Directions for this task >> Where a picture occurs in the data, omit it, and copy all remaining data exactly.

--- Task data ---

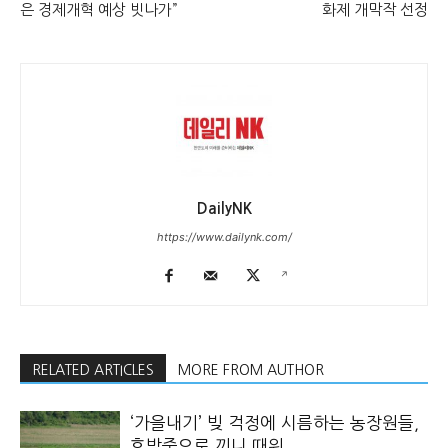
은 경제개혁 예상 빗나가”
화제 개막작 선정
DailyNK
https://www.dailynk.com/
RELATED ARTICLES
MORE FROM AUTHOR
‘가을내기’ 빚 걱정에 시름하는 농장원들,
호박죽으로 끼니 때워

---

Task response >>
은 경제개혁 예상 빗나가”
화제 개막작 선정
DailyNK
https://www.dailynk.com/
RELATED ARTICLES
MORE FROM AUTHOR
‘가을내기’ 빚 걱정에 시름하는 농장원들,
호박죽으로 끼니 때워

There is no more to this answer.